**What needs to be done:**
A single stretch of the material below is to be transcribed exactly, starting at the line with "CRIME STORIES" and ending after the line with "Chevrolet Camaro Black Rainy Mountain Road".

**Provided data:**
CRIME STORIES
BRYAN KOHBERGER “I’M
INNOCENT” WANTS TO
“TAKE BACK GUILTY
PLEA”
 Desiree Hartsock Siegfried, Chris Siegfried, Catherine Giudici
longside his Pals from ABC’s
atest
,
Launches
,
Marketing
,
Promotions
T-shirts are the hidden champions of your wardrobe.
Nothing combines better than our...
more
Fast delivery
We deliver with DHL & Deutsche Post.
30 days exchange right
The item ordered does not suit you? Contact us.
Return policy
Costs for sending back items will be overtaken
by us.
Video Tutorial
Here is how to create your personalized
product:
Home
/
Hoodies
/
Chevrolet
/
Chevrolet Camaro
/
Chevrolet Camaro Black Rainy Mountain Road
--
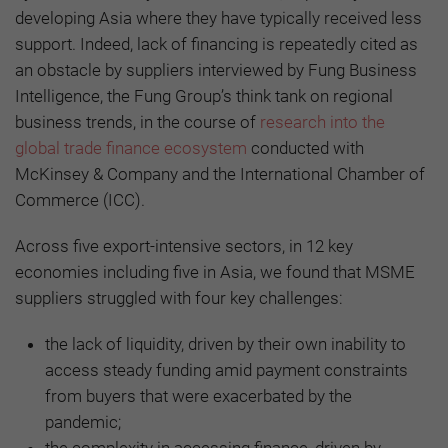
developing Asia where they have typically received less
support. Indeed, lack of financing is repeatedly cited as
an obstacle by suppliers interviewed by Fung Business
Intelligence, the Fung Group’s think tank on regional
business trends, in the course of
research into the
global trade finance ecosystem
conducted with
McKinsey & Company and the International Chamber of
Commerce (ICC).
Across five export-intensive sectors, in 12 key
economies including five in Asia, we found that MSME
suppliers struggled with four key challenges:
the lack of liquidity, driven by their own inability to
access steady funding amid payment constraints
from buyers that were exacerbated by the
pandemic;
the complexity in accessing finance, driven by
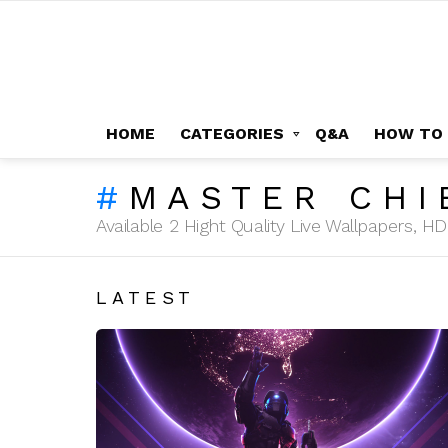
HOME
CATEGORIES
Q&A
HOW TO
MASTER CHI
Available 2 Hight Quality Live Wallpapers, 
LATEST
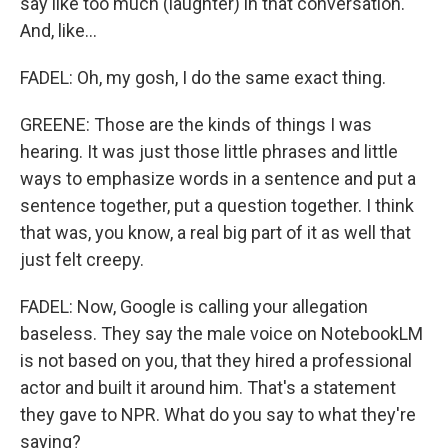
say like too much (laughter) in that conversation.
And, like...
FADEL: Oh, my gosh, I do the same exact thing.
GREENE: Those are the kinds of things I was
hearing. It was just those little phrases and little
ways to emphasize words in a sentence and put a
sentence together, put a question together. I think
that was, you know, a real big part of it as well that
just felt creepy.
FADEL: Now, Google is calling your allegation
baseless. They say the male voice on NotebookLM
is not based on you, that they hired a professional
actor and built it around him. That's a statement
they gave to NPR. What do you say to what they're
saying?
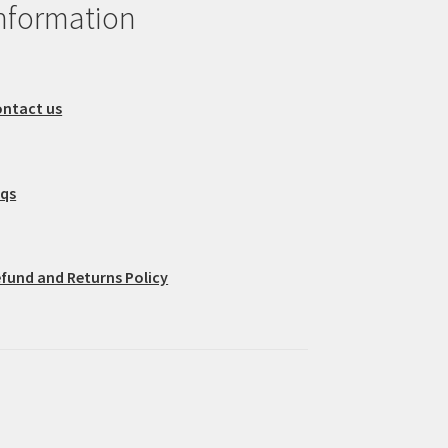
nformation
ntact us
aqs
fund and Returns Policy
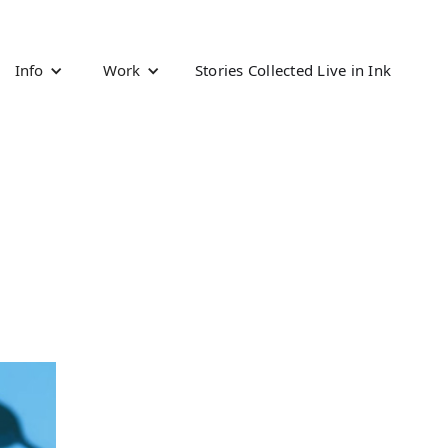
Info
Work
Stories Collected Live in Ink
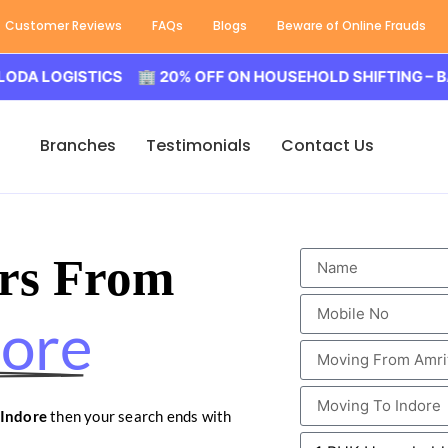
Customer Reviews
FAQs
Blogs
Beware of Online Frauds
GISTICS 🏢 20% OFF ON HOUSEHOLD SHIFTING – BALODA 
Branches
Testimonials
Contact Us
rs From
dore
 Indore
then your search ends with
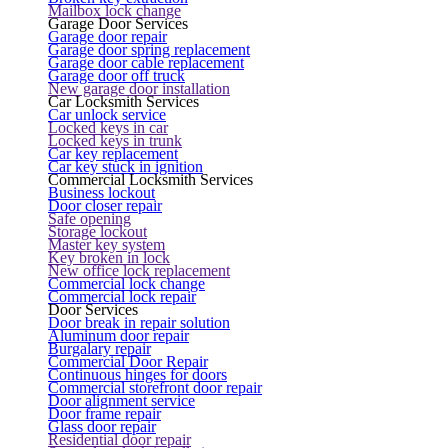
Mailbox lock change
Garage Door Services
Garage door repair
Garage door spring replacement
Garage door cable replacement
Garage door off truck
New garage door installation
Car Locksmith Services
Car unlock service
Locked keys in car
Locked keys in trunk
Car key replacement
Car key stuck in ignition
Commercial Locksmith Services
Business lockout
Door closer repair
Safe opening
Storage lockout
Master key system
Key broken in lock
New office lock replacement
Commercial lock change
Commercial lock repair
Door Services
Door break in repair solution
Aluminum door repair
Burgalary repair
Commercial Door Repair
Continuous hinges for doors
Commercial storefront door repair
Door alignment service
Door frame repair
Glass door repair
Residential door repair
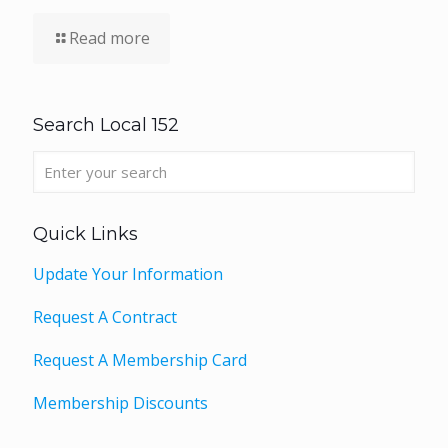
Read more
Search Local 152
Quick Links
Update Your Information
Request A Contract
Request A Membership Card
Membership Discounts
==
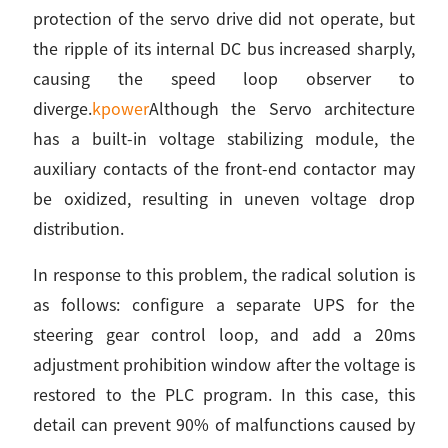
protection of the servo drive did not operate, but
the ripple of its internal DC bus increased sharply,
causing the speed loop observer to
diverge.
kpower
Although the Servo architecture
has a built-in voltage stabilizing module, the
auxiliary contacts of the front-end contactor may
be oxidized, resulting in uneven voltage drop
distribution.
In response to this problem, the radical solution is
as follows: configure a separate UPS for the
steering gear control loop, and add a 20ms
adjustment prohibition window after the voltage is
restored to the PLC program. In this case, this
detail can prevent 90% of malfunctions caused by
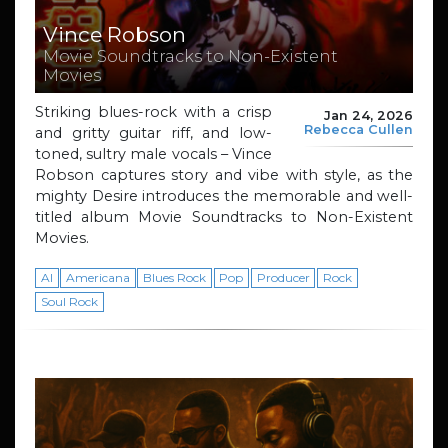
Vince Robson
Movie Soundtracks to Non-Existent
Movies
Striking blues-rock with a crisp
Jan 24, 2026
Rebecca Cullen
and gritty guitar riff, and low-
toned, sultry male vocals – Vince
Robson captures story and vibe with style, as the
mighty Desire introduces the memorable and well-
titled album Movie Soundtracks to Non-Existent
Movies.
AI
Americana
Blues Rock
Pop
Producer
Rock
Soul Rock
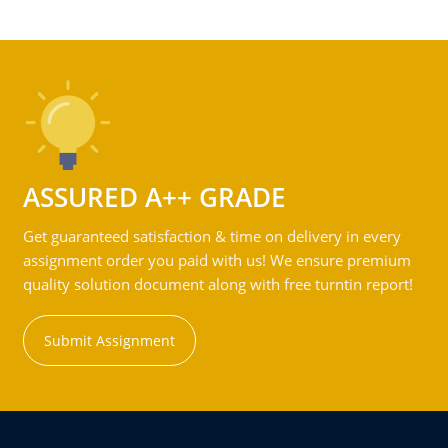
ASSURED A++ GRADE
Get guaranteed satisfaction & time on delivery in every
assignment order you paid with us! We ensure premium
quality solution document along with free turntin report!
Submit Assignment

**Completed task:**
CRIME STORIES
BRYAN KOHBERGER “I’M
INNOCENT” WANTS TO
“TAKE BACK GUILTY
PLEA”
 Desiree Hartsock Siegfried, Chris Siegfried, Catherine Giudici
longside his Pals from ABC’s
atest
,
Launches
,
Marketing
,
Promotions
T-shirts are the hidden champions of your wardrobe.
Nothing combines better than our...
more
Fast delivery
We deliver with DHL & Deutsche Post.
30 days exchange right
The item ordered does not suit you? Contact us.
Return policy
Costs for sending back items will be overtaken
by us.
Video Tutorial
Here is how to create your personalized
product:
Home
/
Hoodies
/
Chevrolet
/
Chevrolet Camaro
/
Chevrolet Camaro Black Rainy Mountain Road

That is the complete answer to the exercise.